34 : India’s Employment Exchanges – Should they be revamped or scrapped altogether?
Bibek Debroy, Visiting Senior Research Fellow at the ISAS
10 July 2008
“There have been no attempts, so far, on collecting statistical material on employment and
unemployment; the only published figures at present available are the registrations and
placements of employment exchanges. These figures cannot, however, give an idea of the
total volume of unemployment. Firstly, employment exchanges are confined to industrial
towns and the figures of registrations and placements which they compile are restricted
mostly to the industrial and commercial sector. Secondly, even in the industrial sector, there
is neither compulsion for the unemployed, to register with the exchanges, nor is there any
obligation on the part of the employer to recruit labour only through these exchanges. Even
the information regarding unemployment among the industrial workers is, thus, inadequate.
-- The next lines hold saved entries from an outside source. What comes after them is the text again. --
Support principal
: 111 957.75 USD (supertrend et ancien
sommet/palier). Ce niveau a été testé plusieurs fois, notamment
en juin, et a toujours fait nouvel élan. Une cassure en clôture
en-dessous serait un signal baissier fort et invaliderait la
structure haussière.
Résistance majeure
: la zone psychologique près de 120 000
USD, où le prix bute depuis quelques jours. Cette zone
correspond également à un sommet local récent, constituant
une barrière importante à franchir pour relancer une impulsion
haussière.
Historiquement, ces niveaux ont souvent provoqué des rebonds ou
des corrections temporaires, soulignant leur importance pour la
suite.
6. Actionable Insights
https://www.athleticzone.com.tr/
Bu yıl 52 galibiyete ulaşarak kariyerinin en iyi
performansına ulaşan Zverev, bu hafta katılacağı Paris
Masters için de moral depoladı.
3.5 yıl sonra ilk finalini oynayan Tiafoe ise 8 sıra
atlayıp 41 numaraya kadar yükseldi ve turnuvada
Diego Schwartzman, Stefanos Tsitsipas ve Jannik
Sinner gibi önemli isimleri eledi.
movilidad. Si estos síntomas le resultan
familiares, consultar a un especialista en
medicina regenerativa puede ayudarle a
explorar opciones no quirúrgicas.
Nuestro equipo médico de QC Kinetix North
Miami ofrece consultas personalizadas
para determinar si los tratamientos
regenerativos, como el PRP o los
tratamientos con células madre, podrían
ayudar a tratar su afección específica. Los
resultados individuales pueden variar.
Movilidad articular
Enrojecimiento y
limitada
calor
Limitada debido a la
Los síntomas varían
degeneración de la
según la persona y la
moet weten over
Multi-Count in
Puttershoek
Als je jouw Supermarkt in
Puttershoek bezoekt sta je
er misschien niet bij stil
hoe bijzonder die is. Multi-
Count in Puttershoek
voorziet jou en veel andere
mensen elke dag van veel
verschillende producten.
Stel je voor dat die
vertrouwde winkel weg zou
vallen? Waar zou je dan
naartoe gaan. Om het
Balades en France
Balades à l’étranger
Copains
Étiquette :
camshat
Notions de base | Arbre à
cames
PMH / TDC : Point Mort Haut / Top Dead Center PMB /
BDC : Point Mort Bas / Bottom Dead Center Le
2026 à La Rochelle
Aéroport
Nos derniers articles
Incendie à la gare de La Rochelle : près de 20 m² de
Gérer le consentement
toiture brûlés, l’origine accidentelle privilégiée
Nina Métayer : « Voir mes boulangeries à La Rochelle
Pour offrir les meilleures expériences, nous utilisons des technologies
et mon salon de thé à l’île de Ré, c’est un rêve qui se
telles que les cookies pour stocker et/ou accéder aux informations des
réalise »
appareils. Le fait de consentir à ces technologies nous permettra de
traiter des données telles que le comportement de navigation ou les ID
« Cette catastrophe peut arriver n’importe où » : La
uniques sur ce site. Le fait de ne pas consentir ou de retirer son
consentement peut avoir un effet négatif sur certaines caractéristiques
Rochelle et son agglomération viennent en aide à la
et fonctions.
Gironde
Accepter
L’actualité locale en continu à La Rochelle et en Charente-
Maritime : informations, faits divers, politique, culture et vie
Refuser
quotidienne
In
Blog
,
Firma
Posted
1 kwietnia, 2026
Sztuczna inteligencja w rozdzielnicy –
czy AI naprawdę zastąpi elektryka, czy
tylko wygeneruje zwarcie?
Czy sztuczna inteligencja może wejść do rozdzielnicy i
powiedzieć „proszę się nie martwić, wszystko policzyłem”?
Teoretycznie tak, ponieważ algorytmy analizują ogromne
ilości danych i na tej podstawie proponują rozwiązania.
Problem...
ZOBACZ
Thirdly, in the nature of the case, employment exchange statistics cannot indicate the amount
of disguised unemployment which is otherwise believed to exist. This means that the extent
to which qualified persons have to accept work which does not give them the income which
persons with similar qualifications get elsewhere cannot be assessed from these data. There is
also to some extent registration of persons who are already in employment and who desire to
seek better jobs. This tendency is reported to exist in the more qualified section of registrants,
but to the extent a region maintains these persons on the register of employment seekers,
there is an overestimate of the number unemployed.” This was not written yesterday. It is a
quote from India’s First Five Year Plan (1951-56) document.1 Nothing would substantially
change if this were to be written now.